Bug 210123

Summary: drm:drm_atomic_helper_wait_for_dependencies [drm_kms_helper]] - flip_done time out with vmwgfx
Product: Drivers Reporter: Stefan Mayr (stefan+kernel)
Component: Video(DRI - non Intel)Assignee: drivers_video-dri
Status: NEW ---    
Severity: normal CC: tiwai, zackr
Priority: P1    
Hardware: x86-64   
OS: Linux   
See Also: https://bugzilla.kernel.org/show_bug.cgi?id=208373
Kernel Version: 5.3.18-24.9.1 Subsystem:
Regression: No Bisected commit-id:

Description Stefan Mayr 2020-11-09 21:05:09 UTC
Since we upgraded SUSE Linux Enterprise Server 15 from kernel 4.12.14-197.45.1 (SLES15 SP1) to 5.3.18-24.9.1 (SLES15 SP2) or later we see the following error messages on some virtual machines:

[102215.857602] [drm:drm_atomic_helper_wait_for_dependencies [drm_kms_helper]] *ERROR* [CRTC:38:crtc-0] flip_done timed out
[102226.097847] [drm:drm_atomic_helper_wait_for_dependencies [drm_kms_helper]] *ERROR* [PLANE:34:plane-0] flip_done timed out

We were also provided some more current kernels from SUSE support:
- 5.3.18 with updated modules 
- 5.8.15
- 5.9.1

The issue stays the same.
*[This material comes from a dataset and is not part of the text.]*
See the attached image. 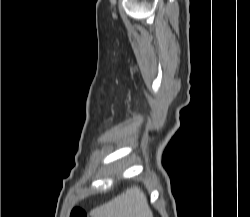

All affected machines are running in runlevel 3. The only graphical "thing" is the boot screen and when this error appears in the logs this screen is sitting at an empty login prompt.
All virtual machines are running in a VMware environment on ESXi-Hosts with versions between 6.0.x and 6.7.x. We could not track it down to specific ESXi versions, load on the ESXi host or even the virtual machine. This happens on different versions, loaded and also on idle hosts and virtual machines.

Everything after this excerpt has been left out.